YOUR TASK>
Please filter the data down to the lines that include the word "всех" and copy them.

Saved entries>
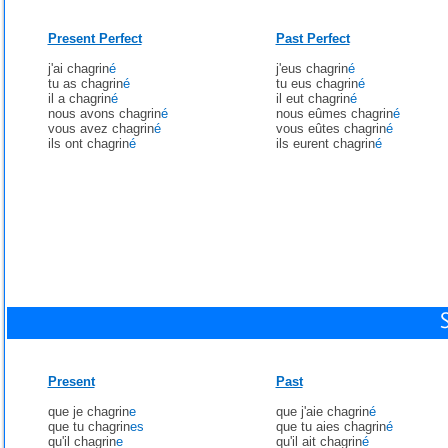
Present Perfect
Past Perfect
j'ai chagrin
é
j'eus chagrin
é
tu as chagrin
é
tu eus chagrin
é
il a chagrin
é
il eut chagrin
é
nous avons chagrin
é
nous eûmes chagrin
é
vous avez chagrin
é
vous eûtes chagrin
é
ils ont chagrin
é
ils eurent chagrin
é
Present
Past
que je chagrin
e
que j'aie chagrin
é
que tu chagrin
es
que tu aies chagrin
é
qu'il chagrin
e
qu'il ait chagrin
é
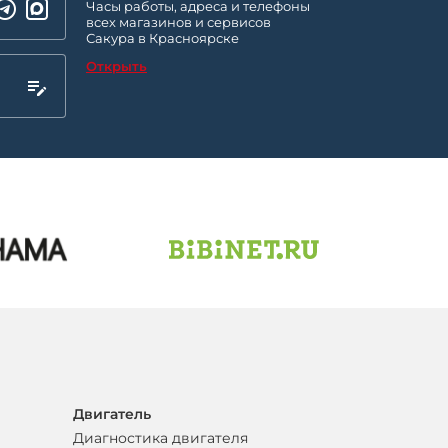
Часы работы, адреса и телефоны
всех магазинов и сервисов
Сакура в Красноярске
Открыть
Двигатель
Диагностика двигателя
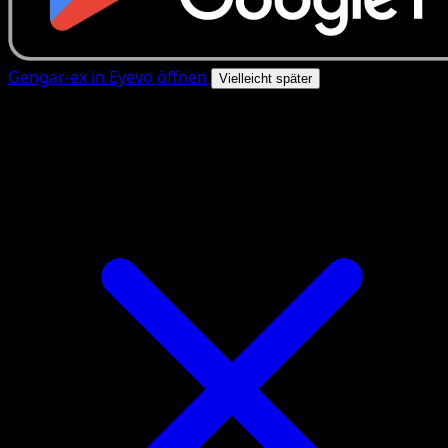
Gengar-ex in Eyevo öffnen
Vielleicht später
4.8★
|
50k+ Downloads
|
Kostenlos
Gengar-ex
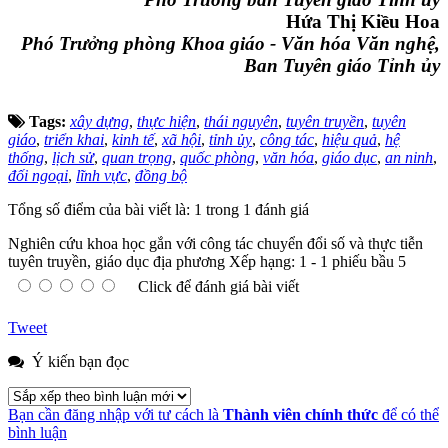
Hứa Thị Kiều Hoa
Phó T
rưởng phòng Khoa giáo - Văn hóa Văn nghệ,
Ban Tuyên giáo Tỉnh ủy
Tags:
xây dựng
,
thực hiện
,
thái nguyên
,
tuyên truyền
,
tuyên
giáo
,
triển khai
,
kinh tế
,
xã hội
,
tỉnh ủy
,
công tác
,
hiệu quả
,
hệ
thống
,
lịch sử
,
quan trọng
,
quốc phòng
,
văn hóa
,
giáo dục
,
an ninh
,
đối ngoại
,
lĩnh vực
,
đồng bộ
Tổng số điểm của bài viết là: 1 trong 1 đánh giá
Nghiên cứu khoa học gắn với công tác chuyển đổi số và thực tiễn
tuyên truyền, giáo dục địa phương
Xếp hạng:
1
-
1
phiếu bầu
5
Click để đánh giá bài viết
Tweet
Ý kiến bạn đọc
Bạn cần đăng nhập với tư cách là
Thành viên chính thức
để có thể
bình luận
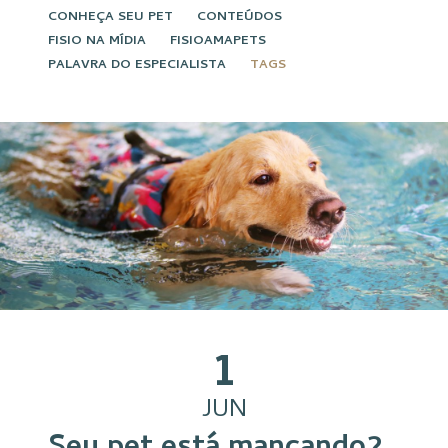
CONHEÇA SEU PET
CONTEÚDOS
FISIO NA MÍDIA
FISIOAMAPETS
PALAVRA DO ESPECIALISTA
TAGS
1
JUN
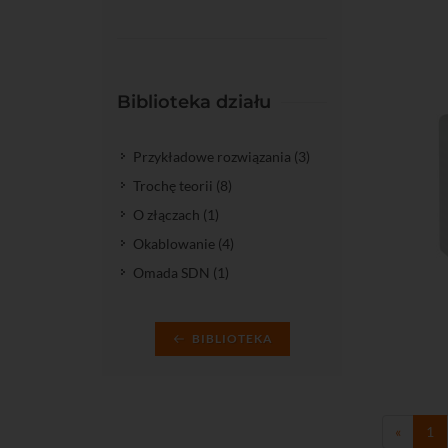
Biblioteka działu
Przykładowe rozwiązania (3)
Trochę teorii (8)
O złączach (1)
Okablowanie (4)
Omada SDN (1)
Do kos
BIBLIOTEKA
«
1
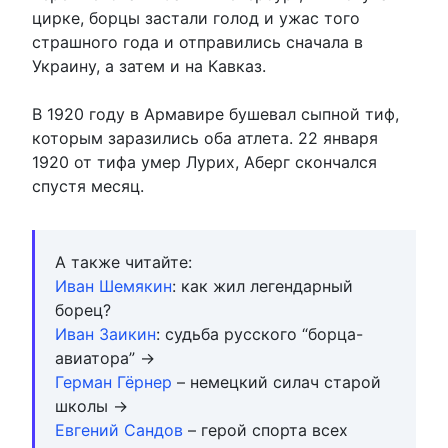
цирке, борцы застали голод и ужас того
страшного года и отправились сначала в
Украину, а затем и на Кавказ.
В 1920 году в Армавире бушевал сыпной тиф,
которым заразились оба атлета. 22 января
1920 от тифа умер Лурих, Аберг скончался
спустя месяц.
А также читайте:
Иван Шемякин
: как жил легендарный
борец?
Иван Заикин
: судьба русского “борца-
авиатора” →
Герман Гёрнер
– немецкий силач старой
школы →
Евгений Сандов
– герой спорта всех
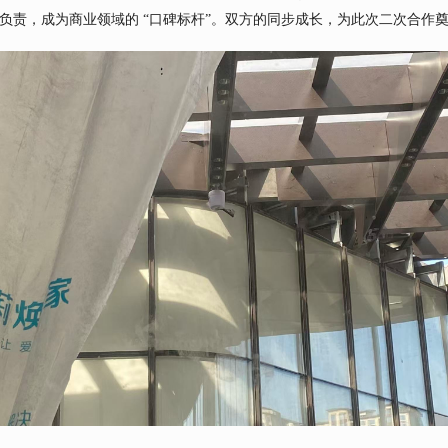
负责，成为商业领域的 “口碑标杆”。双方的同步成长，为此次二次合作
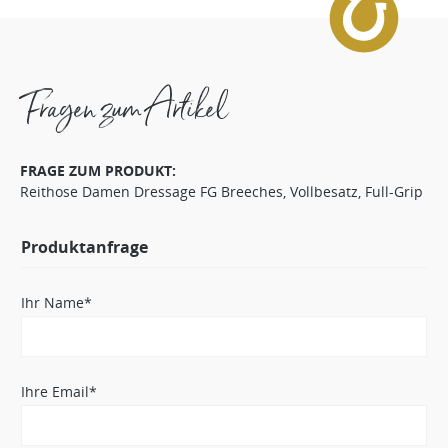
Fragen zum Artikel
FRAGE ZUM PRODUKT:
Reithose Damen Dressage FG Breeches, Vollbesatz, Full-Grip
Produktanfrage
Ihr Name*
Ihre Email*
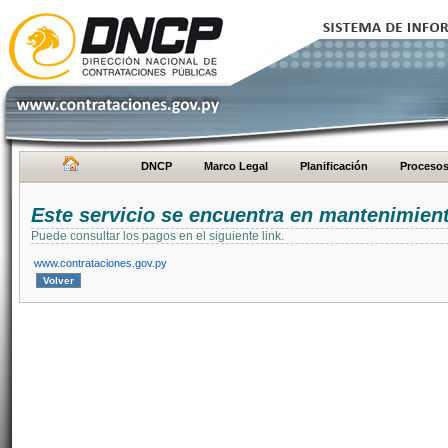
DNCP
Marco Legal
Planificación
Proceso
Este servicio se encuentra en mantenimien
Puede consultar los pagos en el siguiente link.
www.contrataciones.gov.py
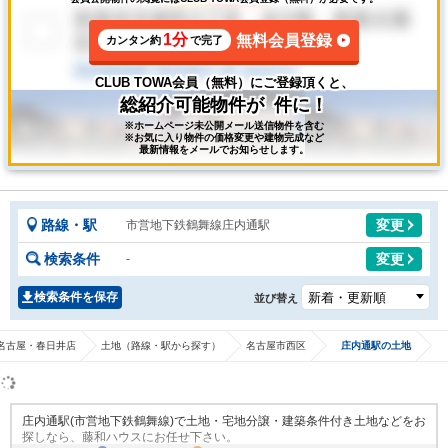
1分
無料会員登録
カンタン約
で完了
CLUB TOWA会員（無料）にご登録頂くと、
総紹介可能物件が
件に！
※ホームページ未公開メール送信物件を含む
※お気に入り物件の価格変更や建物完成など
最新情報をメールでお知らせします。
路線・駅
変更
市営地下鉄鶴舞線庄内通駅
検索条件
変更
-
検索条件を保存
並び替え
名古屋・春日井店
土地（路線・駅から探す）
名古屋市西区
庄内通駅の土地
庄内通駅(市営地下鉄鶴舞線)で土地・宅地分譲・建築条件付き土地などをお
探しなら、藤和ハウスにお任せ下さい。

OUTPUT FOR THIS TASK>
всех магазинов и сервисов
– герой спорта всех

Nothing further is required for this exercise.